# water in the trunk, leaking from spoiler help?



## hotgrass (Aug 22, 2008)

can i put a clear silicon around the spoiler to prevent water from going through my spoiler. my spoiler is full of ice inside now because the snow that melted went through the spoiler and now it became ice. how much do you guys think it'll cost for it to be repaired/resealed?


----------



## A4 1.8 Turbo (Feb 28, 2005)

i've never looked at how the stock spoilers bolt on, however if you post some pics i could give you suggestions. never heard of these leaking either.


----------



## Mantvis (Jan 1, 2010)

^ x2


----------



## trixx (Dec 23, 2002)

the stock spoiler is attached with 4 bolts attached to the underside of the spoiler which pass through the trunk lid and are battened down with 4 nuts... 

there should already be some sort of sealant around each of those bolts... 

you most likely have water leaking from either the seal around the trunk lid or the tail light seals... but if you want to double check the spoiler, remove the lower interior trim from inside the hatch (don't forget the little screw inside the grab handle) and you'll see the 4 10mm nuts hold the spoiler on...


----------



## PLAYED TT (Oct 17, 2010)

Yeah I would check the seals.

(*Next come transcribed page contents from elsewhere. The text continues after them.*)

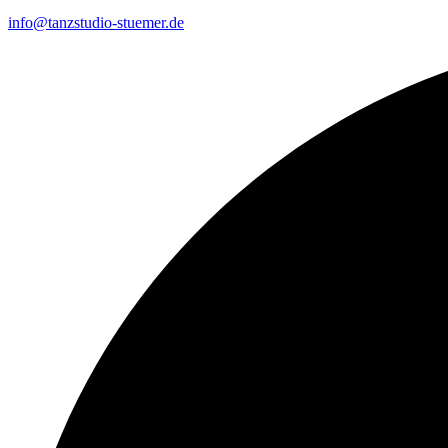
info@tanzstudio-stuemer.de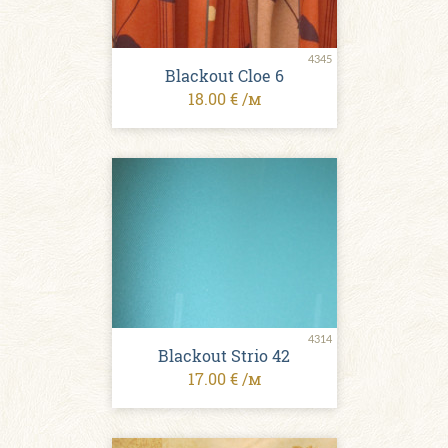
4345
Blackout Cloe 6
18.00 € /м
4314
Blackout Strio 42
17.00 € /м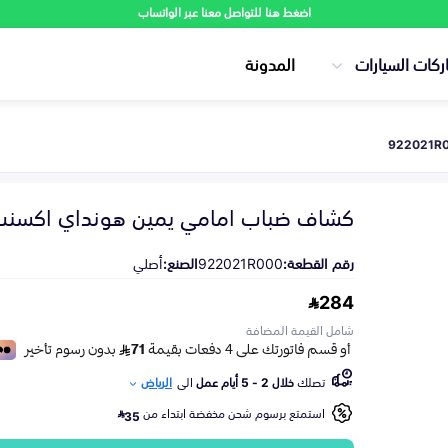
اضغط هنا للتواصل معنا عبر الواتساب
ركات السيارات
المدونة
كشاف ضباب امامي يمين هونداي اكسنت 2011-17
رقم القطعة:
922021R000
الصنع:
أصلي
284
شامل القيمة المضافة
تصلك
خلال 2 - 5 أيام عمل
الى
الرياض
استمتع برسوم شحن مخفضة ابتداء من
35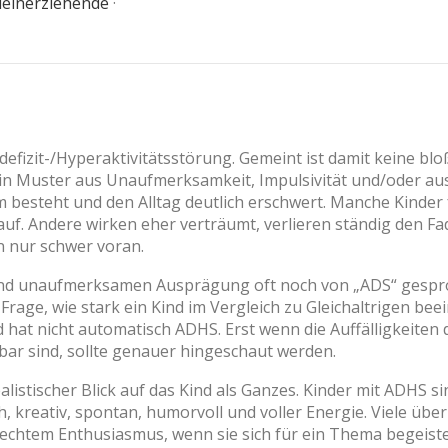
leinerziehende
·
fizit-/Hyperaktivitätsstörung. Gemeint ist damit keine blo
ein Muster aus Unaufmerksamkeit, Impulsivität und/oder a
 besteht und den Alltag deutlich erschwert. Manche Kinder f
f. Andere wirken eher verträumt, verlieren ständig den F
 nur schwer voran.
gend unaufmerksamen Ausprägung oft noch von „ADS“ gespro
Frage, wie stark ein Kind im Vergleich zu Gleichaltrigen beeint
d hat nicht automatisch ADHS. Erst wenn die Auffälligkeiten 
ar sind, sollte genauer hingeschaut werden.
realistischer Blick auf das Kind als Ganzes. Kinder mit ADHS 
, kreativ, spontan, humorvoll und voller Energie. Viele überr
echtem Enthusiasmus, wenn sie sich für ein Thema begeister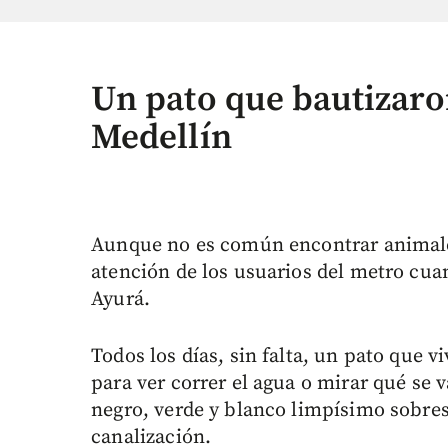
Un pato que bautizaron
Medellín
Aunque no es común encontrar animales
atención de los usuarios del metro cua
Ayurá.
Todos los días, sin falta, un pato que v
para ver correr el agua o mirar qué se 
negro, verde y blanco limpísimo sobresa
canalización.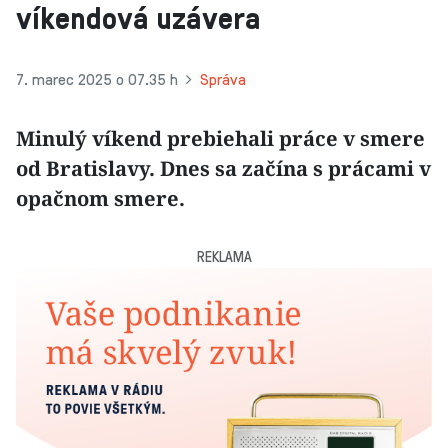
víkendová uzávera
7. marec 2025 o 07.35 h
Správa
Minulý víkend prebiehali práce v smere
od Bratislavy. Dnes sa začína s prácami v
opačnom smere.
REKLAMA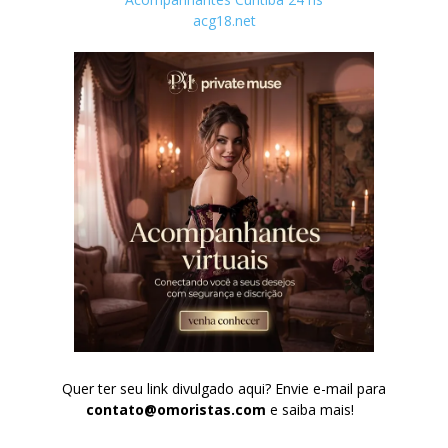
acg18.net
Quer ter seu link divulgado aqui? Envie e-mail para
contato@omoristas.com
e saiba mais!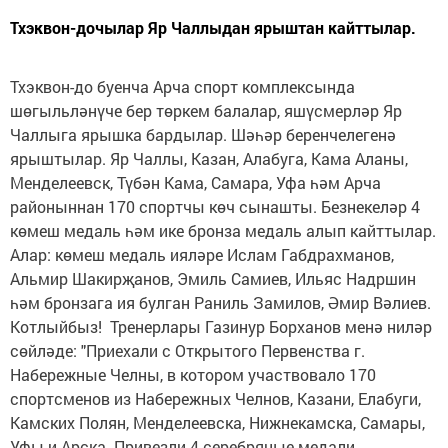
Тхэквон-дочылар Яр Чаллыдан ярыштан кайттылар.
Тхэквон-до буенча Арча спорт комплексында
шөгыльләнүче бер төркем балалар, яшүсмерләр Яр
Чаллыга ярышка бардылар. Шәһәр беренчелегенә
ярыштылар. Яр Чаллы, Казан, Алабуга, Кама Аланы,
Менделеевск, Түбән Кама, Самара, Уфа һәм Арча
районыннан 170 спортчы көч сынашты. Безнекеләр 4
көмеш медаль һәм ике бронза медаль алып кайттылар.
Алар: көмеш медаль ияләре Ислам Габдрахманов,
Альмир Шакирҗанов, Эмиль Самиев, Ильяс Надршин
һәм бронзага ия булган Раниль Замилов, Әмир Вәлиев.
Котлыйбыз! Тренерлары Газинур Борханов менә ниләр
сөйләде: "Приехали с Открытого Первенства г.
Набережные Челны, в котором участвовало 170
спортсменов из Набережных Челнов, Казани, Елабуги,
Камских Полян, Менделеевска, Нижнекамска, Самары,
Уфы и Арска. Привезли 4 серебряные медали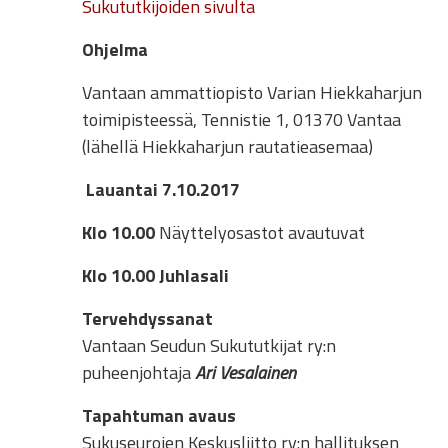
Sukututkijoiden sivulta
Ohjelma
Vantaan ammattiopisto Varian Hiekkaharjun
toimipisteessä, Tennistie 1, 01370 Vantaa
(lähellä Hiekkaharjun rautatieasemaa)
Lauantai 7.10.2017
Klo 10.00
Näyttelyosastot avautuvat
Klo 10.00
Juhlasali
Tervehdyssanat
Vantaan Seudun Sukututkijat ry:n
puheenjohtaja
Ari Vesalainen
Tapahtuman avaus
Sukuseurojen Keskusliitto ry:n hallituksen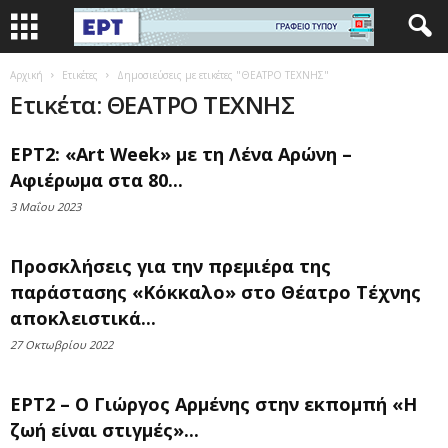
Αρχική
Ετικέτες
Δημοσιεύσεις με ετικέτες "ΘΕΑΤΡΟ ΤΕΧΝΗΣ"
Ετικέτα: ΘΕΑΤΡΟ ΤΕΧΝΗΣ
ΕΡΤ2: «Art Week» με τη Λένα Αρώνη –
Αφιέρωμα στα 80...
3 Μαΐου 2023
Προσκλήσεις για την πρεμιέρα της
παράστασης «Κόκκαλο» στο Θέατρο Τέχνης
αποκλειστικά...
27 Οκτωβρίου 2022
ΕΡΤ2 – Ο Γιώργος Αρμένης στην εκπομπή «Η
ζωή είναι στιγμές»...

They freeze, rip, then leak


----------



## hotgrass (Aug 22, 2008)

i opened up my hatc yesterday and it felt like a block of cement inside my hatch. ill open it up when it gets warmer.


----------



## PLAYED TT (Oct 17, 2010)

hotgrass said:


> i opened up my hatc yesterday and it felt like a block of cement inside my hatch. ill open it up when it gets warmer.


 Yeah they are heavy all the time :sly:. Are your hatch struts ok? For some reason mine dont hold open or even help open in the cold for some reason...so it will feel heavier when you open the boot.


----------



## hotgrass (Aug 22, 2008)

my hatch are ok, its just the frozen water on the trunk that made it heavy. how do i remove the liner?


----------